The answer to that second question is no (for the most part) and let me explain why. Beans and peas do add nitrogen to the soil. However, if you grow a cover crop past the flowering stage to where it is setting seed the nitrogen moves from the roots, leaves, and stems, up into the seeds. Roughly 80% of the nitrogen is stored in the seeds and when you are harvesting those seeds to eat (as in beans or peas) there is very little nitrogen left in the roots, leaves, and stems of that plant enrich the soil.

 Purple Beans Purple Beans

If you were to grow them for the purpose of a cover crop and cut them back at flowering, then they would add more nitrogen to the soil, and thus be much more beneficial.

Do you need to rotate cover crops in the garden like you would crops grown for food?
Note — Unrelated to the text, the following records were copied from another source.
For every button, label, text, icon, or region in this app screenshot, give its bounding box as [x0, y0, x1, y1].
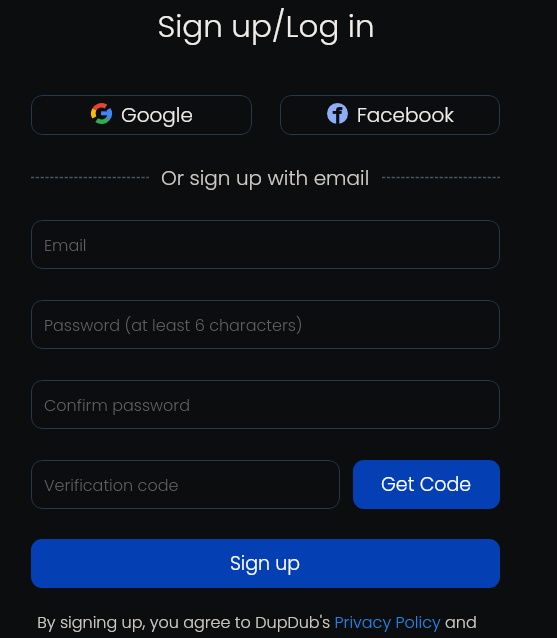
button[interactable]: Email: [31, 220, 500, 269]
staticText: Facebook: [357, 101, 454, 129]
staticText: Email: [44, 234, 87, 256]
button[interactable]: Password (at least 6 characters): [31, 300, 500, 349]
staticText: Verification code: [44, 474, 179, 496]
staticText: By signing up, you agree to DupDub's Pri…: [37, 611, 477, 633]
staticText: Get Code: [381, 471, 472, 498]
button[interactable]: Sign up: [31, 539, 500, 588]
button[interactable]: Verification code: [31, 460, 340, 509]
staticText: Sign up/Log in: [157, 4, 375, 47]
button[interactable]: Get Code: [353, 460, 500, 509]
staticText: Sign up: [230, 550, 301, 577]
button[interactable]: Google: [31, 95, 252, 135]
staticText: Or sign up with email: [161, 164, 370, 192]
staticText: Password (at least 6 characters): [44, 314, 303, 336]
staticText: Google: [121, 101, 193, 129]
staticText: Confirm password: [44, 394, 190, 416]
button[interactable]: Confirm password: [31, 380, 500, 429]
button[interactable]: Facebook: [280, 95, 500, 135]
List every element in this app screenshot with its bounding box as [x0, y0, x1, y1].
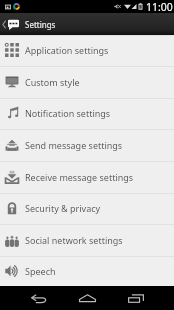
staticText: Application settings [25, 44, 109, 56]
button[interactable]: Back [19, 286, 59, 310]
button[interactable]: Notification settings [0, 99, 174, 130]
staticText: Send message settings [25, 139, 123, 151]
staticText: 11:00 [146, 0, 173, 13]
button[interactable]: Custom style [0, 67, 174, 99]
button[interactable]: Application settings [0, 35, 174, 67]
staticText: Custom style [25, 76, 80, 88]
button[interactable]: Receive message settings [0, 162, 174, 194]
button[interactable]: Recent apps [116, 286, 156, 310]
button[interactable]: Send message settings [0, 130, 174, 162]
button[interactable]: Security & privacy [0, 194, 174, 225]
staticText: Notification settings [25, 107, 111, 119]
button[interactable]: Speech [0, 257, 174, 286]
button[interactable]: Social network settings [0, 225, 174, 257]
button[interactable]: Navigate up [0, 13, 22, 35]
staticText: Settings [25, 19, 56, 30]
staticText: Speech [25, 265, 56, 277]
staticText: Security & privacy [25, 202, 101, 214]
staticText: Receive message settings [25, 171, 134, 183]
staticText: Social network settings [25, 234, 123, 246]
button[interactable]: Home [67, 286, 107, 310]
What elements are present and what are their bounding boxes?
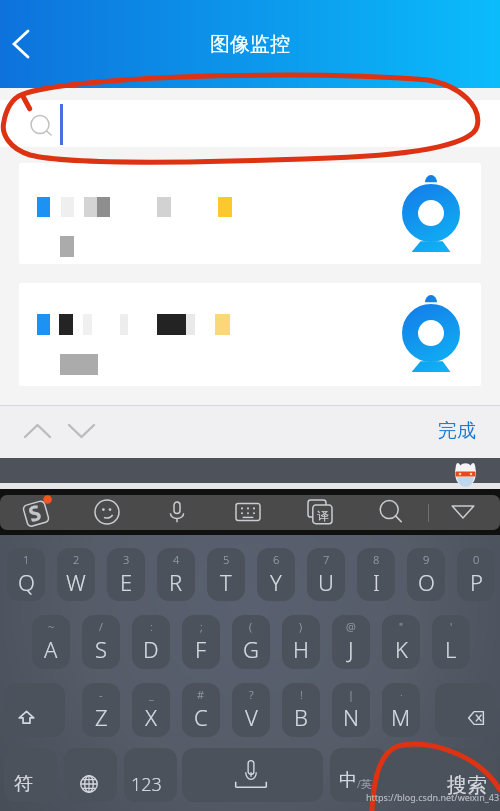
staticText: 符: [14, 772, 33, 796]
button[interactable]: 中: [330, 748, 387, 802]
button[interactable]: 1: [7, 548, 45, 601]
staticText: 1: [23, 552, 30, 567]
button[interactable]: Delete: [435, 683, 496, 737]
staticText: ~: [48, 619, 55, 634]
button[interactable]: ?: [232, 683, 270, 737]
staticText: H: [293, 634, 309, 664]
staticText: 2: [73, 552, 80, 567]
staticText: ": [399, 619, 404, 634]
button[interactable]: Keyboard layout: [225, 489, 271, 535]
staticText: N: [343, 702, 360, 732]
button[interactable]: 123: [124, 748, 177, 802]
staticText: 3: [123, 552, 130, 567]
button[interactable]: 完成: [438, 419, 476, 443]
staticText: F: [195, 634, 207, 664]
button[interactable]: ): [282, 615, 320, 669]
button[interactable]: Previous field: [15, 414, 60, 450]
button[interactable]: 5: [207, 548, 245, 601]
staticText: :: [150, 619, 153, 634]
staticText: V: [245, 702, 258, 732]
staticText: X: [145, 702, 158, 732]
button[interactable]: 6: [257, 548, 295, 601]
staticText: Z: [95, 702, 108, 732]
staticText: Y: [270, 567, 282, 597]
button[interactable]: :: [132, 615, 170, 669]
button[interactable]: ~: [32, 615, 70, 669]
staticText: -: [99, 687, 103, 702]
staticText: ): [299, 619, 303, 634]
button[interactable]: Next field: [59, 414, 104, 450]
staticText: I: [373, 567, 380, 597]
button[interactable]: /: [82, 615, 120, 669]
button[interactable]: ': [432, 615, 470, 669]
button[interactable]: Emoji: [84, 489, 130, 535]
button[interactable]: ": [382, 615, 420, 669]
staticText: B: [294, 702, 308, 732]
staticText: K: [395, 634, 408, 664]
button[interactable]: 8: [357, 548, 395, 601]
button[interactable]: Language: [64, 748, 117, 802]
staticText: O: [418, 567, 435, 597]
staticText: |: [348, 687, 354, 702]
staticText: R: [169, 567, 183, 597]
staticText: 4: [173, 552, 180, 567]
button[interactable]: -: [82, 683, 120, 737]
staticText: L: [445, 634, 457, 664]
button[interactable]: 7: [307, 548, 345, 601]
staticText: J: [348, 634, 354, 664]
staticText: D: [143, 634, 159, 664]
button[interactable]: Hide keyboard: [440, 489, 486, 535]
staticText: _: [149, 687, 154, 702]
staticText: 123: [131, 772, 162, 797]
button[interactable]: ;: [182, 615, 220, 669]
staticText: C: [194, 702, 208, 732]
staticText: https://blog.csdn.net/weixin_43130844: [366, 791, 500, 803]
button[interactable]: Voice input: [154, 489, 200, 535]
button[interactable]: 3: [107, 548, 145, 601]
staticText: 8: [373, 552, 380, 567]
staticText: 0: [473, 552, 480, 567]
button[interactable]: @: [332, 615, 370, 669]
staticText: ': [450, 619, 453, 634]
staticText: U: [318, 567, 334, 597]
button[interactable]: Space: [182, 748, 323, 802]
staticText: E: [120, 567, 133, 597]
staticText: 9: [423, 552, 430, 567]
button[interactable]: Shift: [4, 683, 65, 737]
staticText: !: [300, 687, 303, 702]
staticText: P: [470, 567, 483, 597]
button[interactable]: 2: [57, 548, 95, 601]
button[interactable]: 符: [4, 748, 57, 802]
staticText: /英: [357, 776, 372, 791]
staticText: S: [95, 634, 108, 664]
staticText: ·: [400, 687, 403, 702]
button[interactable]: |: [332, 683, 370, 737]
staticText: M: [391, 702, 411, 732]
staticText: 完成: [438, 419, 476, 443]
button[interactable]: [0, 100, 500, 147]
button[interactable]: (: [232, 615, 270, 669]
button[interactable]: Translate: [297, 489, 343, 535]
button[interactable]: [19, 163, 481, 264]
button[interactable]: [19, 283, 481, 386]
staticText: 5: [223, 552, 230, 567]
staticText: (: [249, 619, 253, 634]
button[interactable]: ·: [382, 683, 420, 737]
staticText: ;: [200, 619, 203, 634]
button[interactable]: Back: [0, 22, 44, 66]
button[interactable]: Sogou input settings: [13, 489, 59, 535]
button[interactable]: #: [182, 683, 220, 737]
button[interactable]: 0: [457, 548, 495, 601]
staticText: 7: [323, 552, 330, 567]
button[interactable]: !: [282, 683, 320, 737]
staticText: ?: [249, 687, 254, 702]
button[interactable]: 9: [407, 548, 445, 601]
button[interactable]: 4: [157, 548, 195, 601]
staticText: Q: [18, 567, 35, 597]
staticText: T: [220, 567, 232, 597]
button[interactable]: Search: [368, 489, 414, 535]
staticText: 中: [339, 769, 357, 792]
button[interactable]: 搜索: [387, 748, 497, 802]
staticText: S: [25, 498, 45, 529]
button[interactable]: _: [132, 683, 170, 737]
Rotation of cover crops is usually not an issue in the home garden. The only cover crops that may worth rotating are a cover crop of peas and cover crop of the brassica family. Using brassicas as a cover crops every year may make it more likely for club root to happen. Using peas every year as a cover crop has shown to have some detrimental effects on the soil. If you were to use the peas other year, that would be ok!
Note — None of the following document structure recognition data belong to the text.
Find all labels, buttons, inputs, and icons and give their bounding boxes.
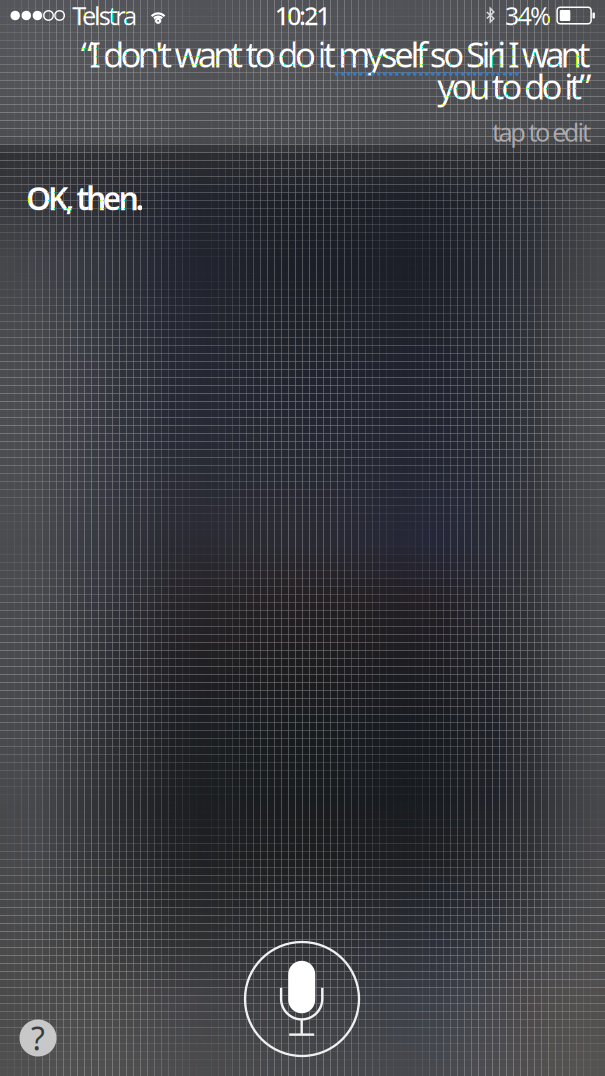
button[interactable]: Microphone, tap to speak [240, 937, 364, 1061]
button[interactable]: “I don't want to do it myself so Siri I … [0, 41, 605, 149]
staticText: “I don't want to do it myself so Siri I … [81, 31, 591, 77]
staticText: 10:21 [275, 0, 330, 32]
staticText: 34% [505, 0, 551, 32]
staticText: Telstra [72, 0, 137, 32]
staticText: OK, then. [26, 177, 144, 219]
staticText: tap to edit [492, 115, 591, 149]
staticText: ? [31, 1017, 45, 1059]
button[interactable]: Siri help [15, 1015, 61, 1061]
staticText: you to do it” [437, 63, 591, 109]
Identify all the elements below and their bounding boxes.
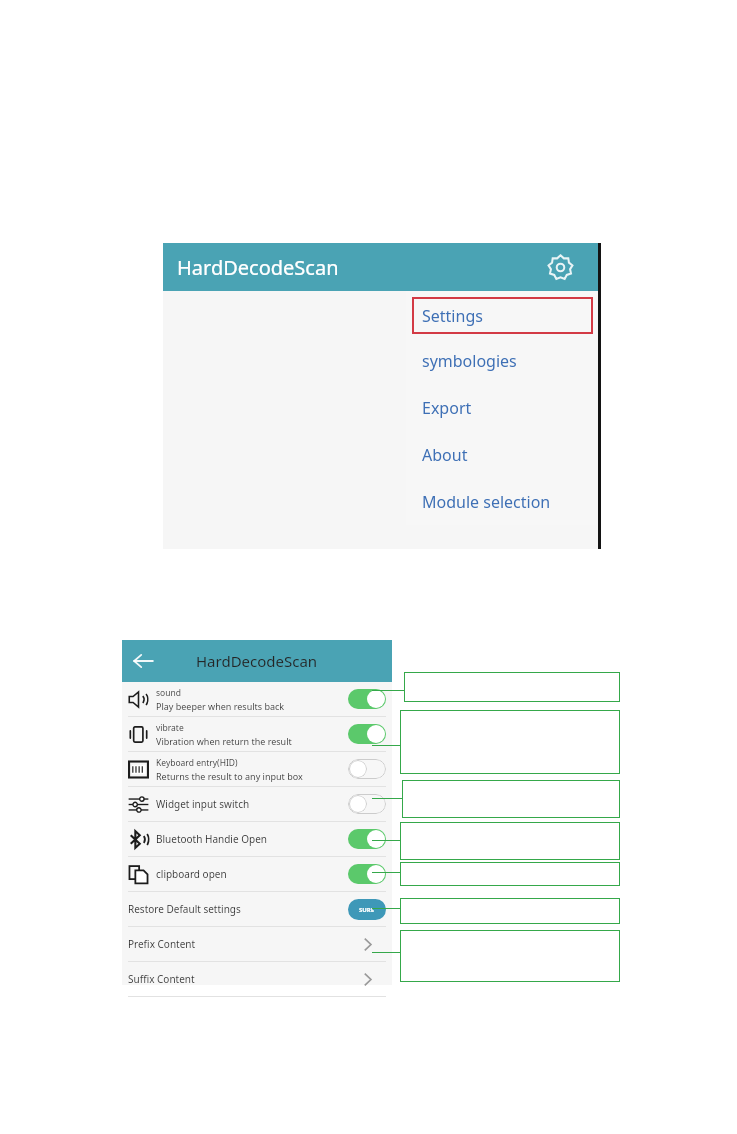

Squash planted directly into terminated winter rye (via crimping and 10 days of tarping)

I never think about rotating cover crops much because I’m usually not cover cropping my whole garden every year. Because I have food crops in my garden through winter and my garden is also under very heavy production (I’m trying to maximize a small space), I put in cover crops where I can. My aim is to get every garden bed cover cropped once every 2 years. In the case of cover cropping every other year, you should have no need to rotate cover crops.
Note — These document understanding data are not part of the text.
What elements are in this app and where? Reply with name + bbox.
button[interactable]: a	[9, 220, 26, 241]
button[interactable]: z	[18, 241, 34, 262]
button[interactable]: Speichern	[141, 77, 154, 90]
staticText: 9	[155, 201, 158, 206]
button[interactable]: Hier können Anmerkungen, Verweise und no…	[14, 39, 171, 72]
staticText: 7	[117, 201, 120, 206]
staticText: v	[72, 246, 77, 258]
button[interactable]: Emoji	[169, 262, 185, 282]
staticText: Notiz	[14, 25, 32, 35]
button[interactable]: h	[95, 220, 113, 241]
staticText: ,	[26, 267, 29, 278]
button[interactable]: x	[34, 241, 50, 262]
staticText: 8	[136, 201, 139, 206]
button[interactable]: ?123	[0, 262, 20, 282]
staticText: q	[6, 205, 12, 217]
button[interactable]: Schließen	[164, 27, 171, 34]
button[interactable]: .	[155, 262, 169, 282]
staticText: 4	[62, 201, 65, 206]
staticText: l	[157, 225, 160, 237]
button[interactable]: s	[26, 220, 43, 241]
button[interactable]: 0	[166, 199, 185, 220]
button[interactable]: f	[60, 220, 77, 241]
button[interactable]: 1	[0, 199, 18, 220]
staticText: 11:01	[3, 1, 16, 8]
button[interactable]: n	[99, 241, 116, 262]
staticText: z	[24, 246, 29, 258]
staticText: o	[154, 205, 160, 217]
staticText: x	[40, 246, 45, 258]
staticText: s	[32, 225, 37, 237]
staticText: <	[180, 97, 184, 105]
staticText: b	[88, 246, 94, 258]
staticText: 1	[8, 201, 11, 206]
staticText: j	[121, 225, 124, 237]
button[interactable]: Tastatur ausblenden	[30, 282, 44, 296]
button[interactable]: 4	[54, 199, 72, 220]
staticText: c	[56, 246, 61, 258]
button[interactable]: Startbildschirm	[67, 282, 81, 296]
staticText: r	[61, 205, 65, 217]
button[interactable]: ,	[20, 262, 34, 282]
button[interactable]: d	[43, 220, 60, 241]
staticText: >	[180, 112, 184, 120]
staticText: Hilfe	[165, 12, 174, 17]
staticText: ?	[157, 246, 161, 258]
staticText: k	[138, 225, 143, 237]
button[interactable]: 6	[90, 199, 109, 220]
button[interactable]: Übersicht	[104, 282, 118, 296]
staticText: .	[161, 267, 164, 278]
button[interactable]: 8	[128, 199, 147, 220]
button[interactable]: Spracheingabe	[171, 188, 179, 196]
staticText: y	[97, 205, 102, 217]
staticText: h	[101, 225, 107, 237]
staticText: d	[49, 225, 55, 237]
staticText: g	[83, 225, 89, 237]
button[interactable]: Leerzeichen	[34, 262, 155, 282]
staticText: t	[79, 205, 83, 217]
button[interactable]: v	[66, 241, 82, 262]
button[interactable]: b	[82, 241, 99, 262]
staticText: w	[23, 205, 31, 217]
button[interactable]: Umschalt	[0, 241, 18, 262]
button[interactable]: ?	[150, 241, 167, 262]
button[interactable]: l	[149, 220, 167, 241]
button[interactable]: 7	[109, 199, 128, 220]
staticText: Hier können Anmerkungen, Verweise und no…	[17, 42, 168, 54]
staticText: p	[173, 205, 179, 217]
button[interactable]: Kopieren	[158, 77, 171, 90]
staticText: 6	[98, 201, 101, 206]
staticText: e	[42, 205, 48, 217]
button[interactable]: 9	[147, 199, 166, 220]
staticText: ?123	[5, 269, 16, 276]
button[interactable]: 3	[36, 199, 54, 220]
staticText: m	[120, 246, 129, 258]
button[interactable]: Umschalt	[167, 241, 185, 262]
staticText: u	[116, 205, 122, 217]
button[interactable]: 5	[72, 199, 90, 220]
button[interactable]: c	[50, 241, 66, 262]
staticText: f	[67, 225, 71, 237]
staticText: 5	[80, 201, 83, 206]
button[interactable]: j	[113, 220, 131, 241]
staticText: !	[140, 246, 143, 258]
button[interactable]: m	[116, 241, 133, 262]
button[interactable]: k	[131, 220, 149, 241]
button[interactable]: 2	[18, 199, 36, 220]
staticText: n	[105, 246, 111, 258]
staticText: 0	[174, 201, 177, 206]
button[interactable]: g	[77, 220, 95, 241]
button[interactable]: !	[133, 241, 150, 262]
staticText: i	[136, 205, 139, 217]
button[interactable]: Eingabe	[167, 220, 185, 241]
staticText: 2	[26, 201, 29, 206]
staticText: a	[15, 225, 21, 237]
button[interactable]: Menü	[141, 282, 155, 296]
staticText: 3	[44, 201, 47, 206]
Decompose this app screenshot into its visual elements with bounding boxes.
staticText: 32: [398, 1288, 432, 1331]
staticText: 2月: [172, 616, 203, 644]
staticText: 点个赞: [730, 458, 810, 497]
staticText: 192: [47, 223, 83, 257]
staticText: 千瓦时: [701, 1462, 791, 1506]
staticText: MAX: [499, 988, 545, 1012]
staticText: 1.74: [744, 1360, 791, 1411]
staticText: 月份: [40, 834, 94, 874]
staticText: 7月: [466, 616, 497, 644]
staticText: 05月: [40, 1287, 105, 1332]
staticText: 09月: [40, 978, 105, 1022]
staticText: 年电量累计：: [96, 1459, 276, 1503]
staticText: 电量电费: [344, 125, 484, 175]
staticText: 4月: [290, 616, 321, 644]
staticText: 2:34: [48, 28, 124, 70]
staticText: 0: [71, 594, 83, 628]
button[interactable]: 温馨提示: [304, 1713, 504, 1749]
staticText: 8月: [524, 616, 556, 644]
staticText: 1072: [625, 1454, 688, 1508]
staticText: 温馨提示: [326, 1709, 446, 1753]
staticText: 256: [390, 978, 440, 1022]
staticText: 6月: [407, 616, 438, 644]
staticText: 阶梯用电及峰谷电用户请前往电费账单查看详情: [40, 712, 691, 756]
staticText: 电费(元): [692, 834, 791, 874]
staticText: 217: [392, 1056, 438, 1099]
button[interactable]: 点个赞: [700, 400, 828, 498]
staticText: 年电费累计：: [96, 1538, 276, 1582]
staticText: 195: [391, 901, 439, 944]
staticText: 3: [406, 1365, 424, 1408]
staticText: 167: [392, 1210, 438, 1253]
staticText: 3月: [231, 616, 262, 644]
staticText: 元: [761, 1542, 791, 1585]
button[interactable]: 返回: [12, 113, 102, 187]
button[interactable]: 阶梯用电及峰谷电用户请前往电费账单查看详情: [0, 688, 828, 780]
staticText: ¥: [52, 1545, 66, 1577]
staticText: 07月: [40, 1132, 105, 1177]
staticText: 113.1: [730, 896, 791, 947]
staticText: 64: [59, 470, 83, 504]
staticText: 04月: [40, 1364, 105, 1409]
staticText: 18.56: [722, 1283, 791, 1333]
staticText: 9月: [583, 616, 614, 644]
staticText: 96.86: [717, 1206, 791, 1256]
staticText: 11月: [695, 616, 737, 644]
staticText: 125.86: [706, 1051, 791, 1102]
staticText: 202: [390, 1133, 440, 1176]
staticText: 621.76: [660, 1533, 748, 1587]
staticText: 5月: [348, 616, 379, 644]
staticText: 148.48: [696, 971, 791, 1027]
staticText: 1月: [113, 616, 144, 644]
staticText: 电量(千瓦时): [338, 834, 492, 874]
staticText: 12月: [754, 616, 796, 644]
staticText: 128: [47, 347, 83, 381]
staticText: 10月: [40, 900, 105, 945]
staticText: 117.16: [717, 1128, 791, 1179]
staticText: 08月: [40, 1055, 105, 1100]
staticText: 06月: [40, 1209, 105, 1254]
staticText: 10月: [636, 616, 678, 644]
One other thing of note, if you do plan on cover cropping with peas and then are planting peas as a food crop in the same spot again that year, I would shy away from that. The same is true with the brassicas.

2022 Update: we have a larger garden space now, and can cover crop more area during the year. I still don’t worry too much about crop rotation with cover crops because I am sowing 2-5 seed types at one time so there is a lot of variety.


  • Cover crops increase soil health and result in increased crop yields.
  • Home gardeners can grow cover crops easily!
  • My favorite cover crops for a home garden are hairy vetch, field peas and oats, and buckwheat.
  • To get maximum benefit from your cover crop, kill the plant at flowering and leave all the plant matter in the soil.